I’m going to stop here and point out that I created a clustered index not a primary key. A primary key is by default a unique clustered index but it doesn’t have to be. It has to be unique but not clustered. Because it has to be unique if you create a primary key for your CI then you won’t see the uniquifier column when you look at the page information.
I deliberately created a long clustered index on columns that probably shouldn’t be used as the clustered index to demonstrate a couple of points. First your CI choice is going to affect the size of your indexes.
To start I’m going to create another table (exactly the same) with a different, smaller CI.

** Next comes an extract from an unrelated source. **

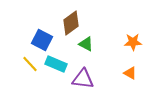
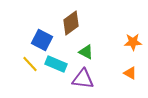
green triangle: moved 8 px down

-- Create a convinent composite table SELECT Pers.BusinessEntityID, Pers.Title, Pers.FirstName, Pers.MiddleName, Pers.LastName,Addr.AddressLine1, Addr.AddressLine2, Addr.City, Addr.StateProvinceID, Addr.PostalCode, Addr.SpatialLocation INTO People2 FROM AdventureWorks2012.Person.Address Addr JOIN AdventureWorks2012.Person.BusinessEntityAddress BEA ON Addr.AddressID = BEA.AddressID JOIN AdventureWorks2012.Person.Person Pers ON BEA.BusinessEntityID = Pers.BusinessEntityID GO -- Add indexes including a non-unique (important later) clustered index CREATE CLUSTERED INDEX ix1_People2 ON People2(BusinessEntityID) CREATE INDEX ix2_People2 ON People2(AddressLine1, AddressLine2, City, StateProvinceID, PostalCode) CREATE INDEX ix3_People2 ON People2(LastName, FirstName, MiddleName) GO
I’m now going to use a modified version of a query I got off of Basit’s(b/t) blog.

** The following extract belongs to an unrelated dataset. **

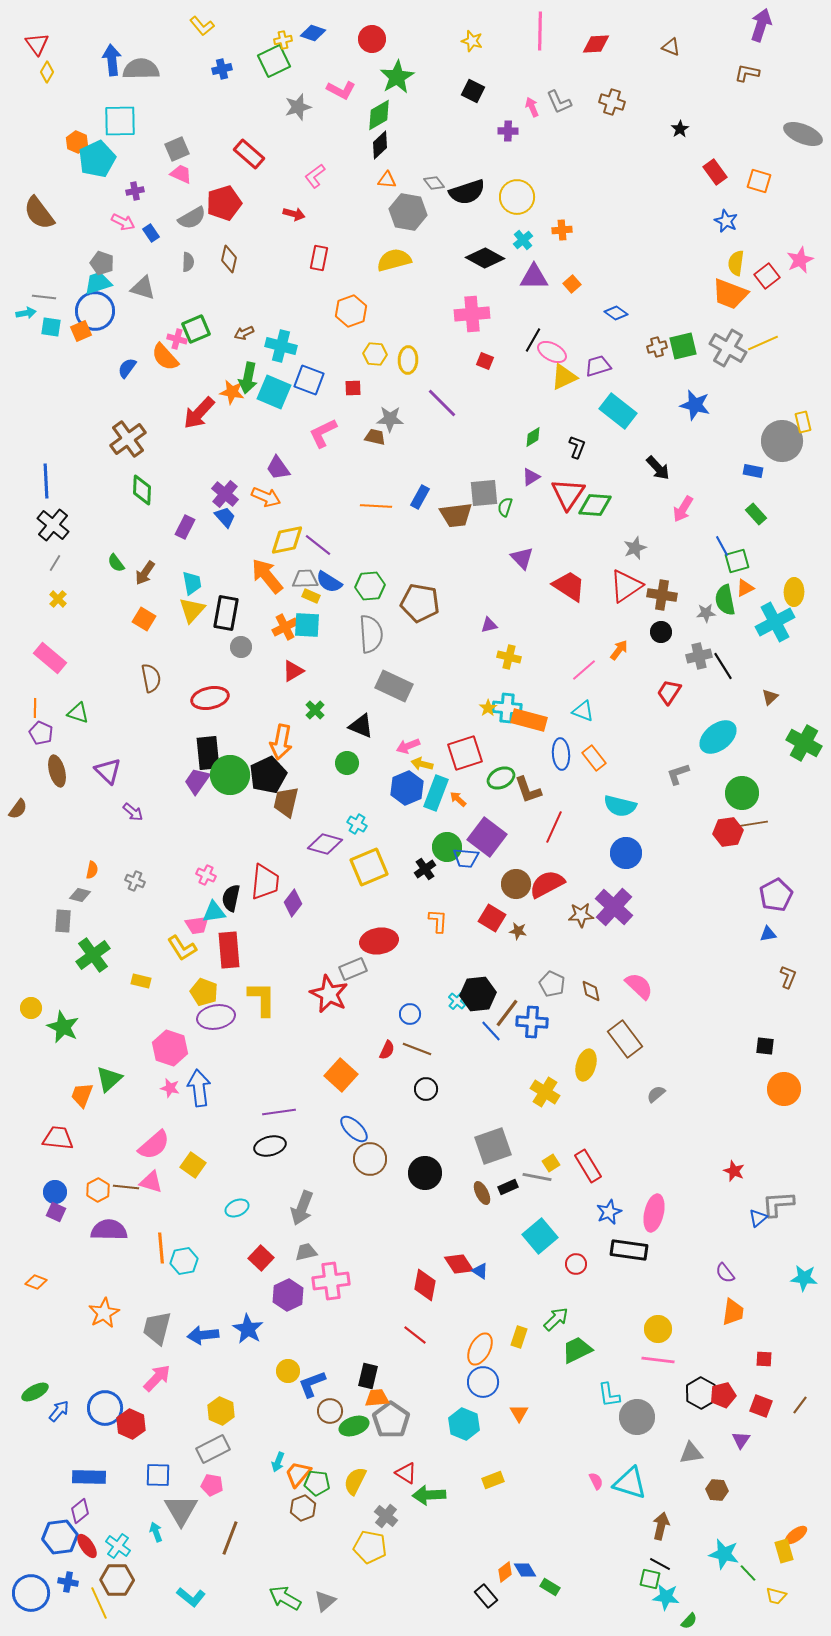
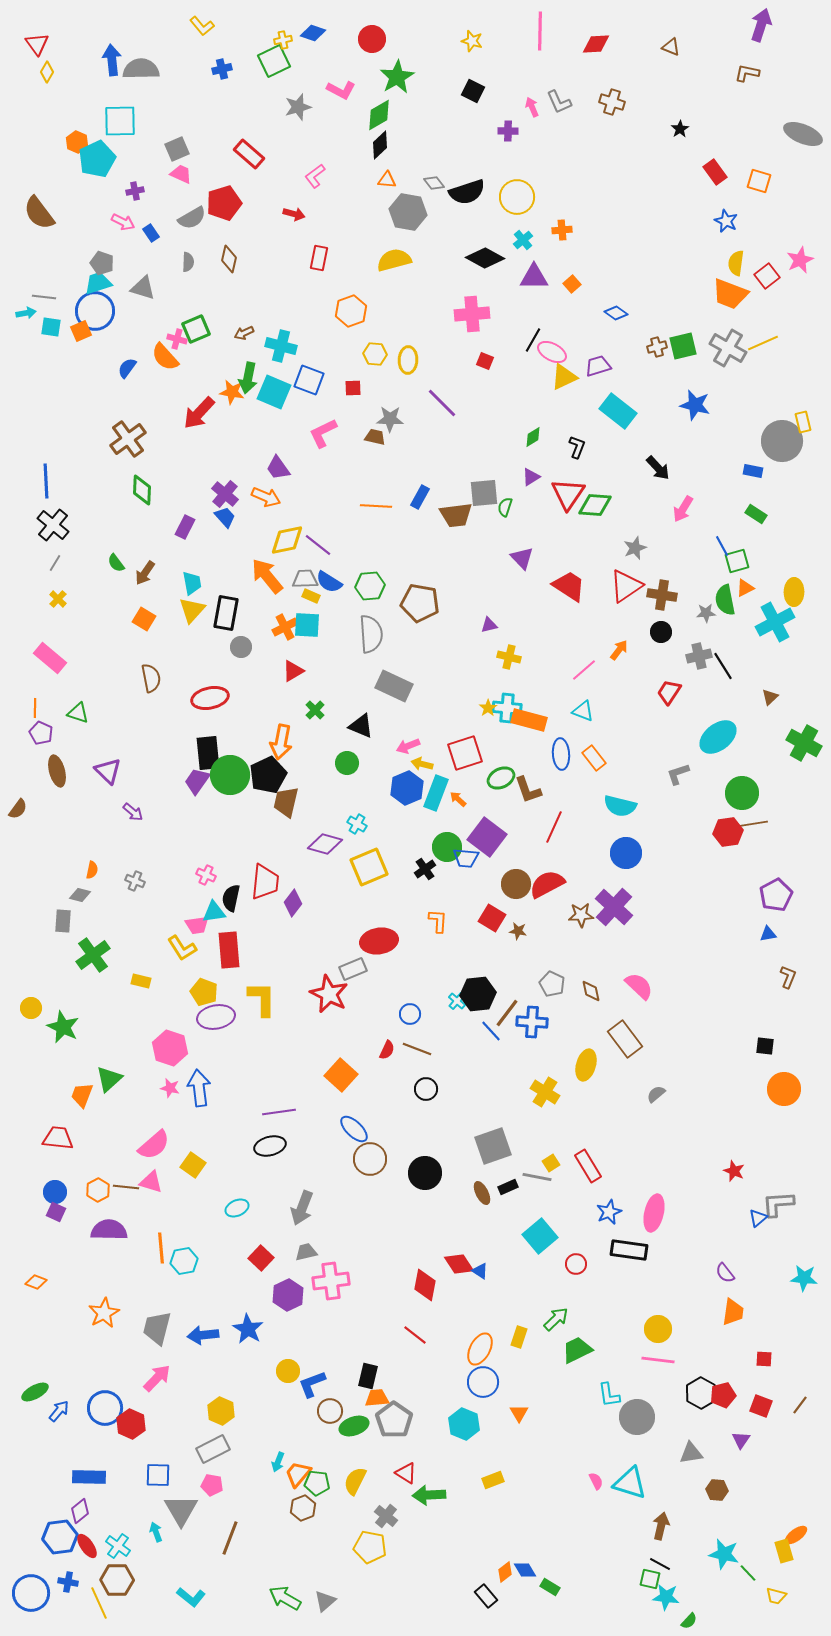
green rectangle at (756, 514): rotated 15 degrees counterclockwise
gray pentagon at (391, 1420): moved 3 px right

Note that ix1 in both cases should be about the same. The CI IS the table. It contains all of the data for the table so there shouldn’t be any significant change in size. The second index (ix2) is also going to be about the same size. I just swapped the two sets of columns so both ix2s are going to contain BusinessEntityID, AddressLine1, AddressLine2, City, StateProvinceID, and PostalCode. The third index (ix3) on the other hand should show a fairly significant difference. The table People1 will have the columns LastName, FirstName, and MiddleName & AddressLine1, AddressLine2, City, StateProvinceID, and PostalCode while the table People2 will have columns LastName, FirstName, and MiddleName & BusinessEntityID.
SELECT OBJECT_NAME(i.object_id) AS TableName, i.[name] AS IndexName ,SUM(s.[used_page_count]) * 8 AS IndexSizeKB FROM sys.dm_db_partition_stats AS s INNER JOIN sys.indexes AS i ON s.[object_id] = i.[object_id] AND s.[index_id] = i.[index_id] WHERE OBJECT_NAME(i.object_id) IN ('People1','People2') GROUP BY OBJECT_NAME(i.object_id), i.[name] ORDER BY OBJECT_NAME(i.object_id), i.[name] GO
So exactly what I expected. ix1 & ix2 are about the same size in both tables. However ix3 for table People1 is about three times the size of ix3 on People2. Not a big deal with a small table with only 3 indexes. You get to a mm row table with 5 or 6 NCIs it could get rather significant.
Now on an up note with a larger clustered index you do get increased coverage.
SELECT FirstName, LastName, AddressLine1, AddressLine2, City, StateProvinceID, PostalCode FROM People1 WHERE LastName LIKE 'A%' AND AddressLine2 IS NOT NULL SELECT FirstName, LastName, AddressLine1, AddressLine2, City, StateProvinceID, PostalCode FROM People2 WHERE LastName LIKE 'A%' AND AddressLine2 IS NOT NULL
I realize it’s a bit of a goofy query but it does demonstrate the point. In People1 where the CI contains the address information the optimizer was able to use ix3 as a covering index. In People2 where the CI is the BusinessEntityID the optimizer had to use both ix2 and ix3 and ended up taking 95% of the combined time of the two queries. Since the columns in the CI are in all indexes they can always be used when determining if the index covers a query.
Now in my opinion these are not primary reasons for picking out a clustered index. They are more consequences of a CI choice. Important consequences admittedly. Hopefully though, this does point out some of the reasons why picking out the CI for a table is at once very important and very tricky.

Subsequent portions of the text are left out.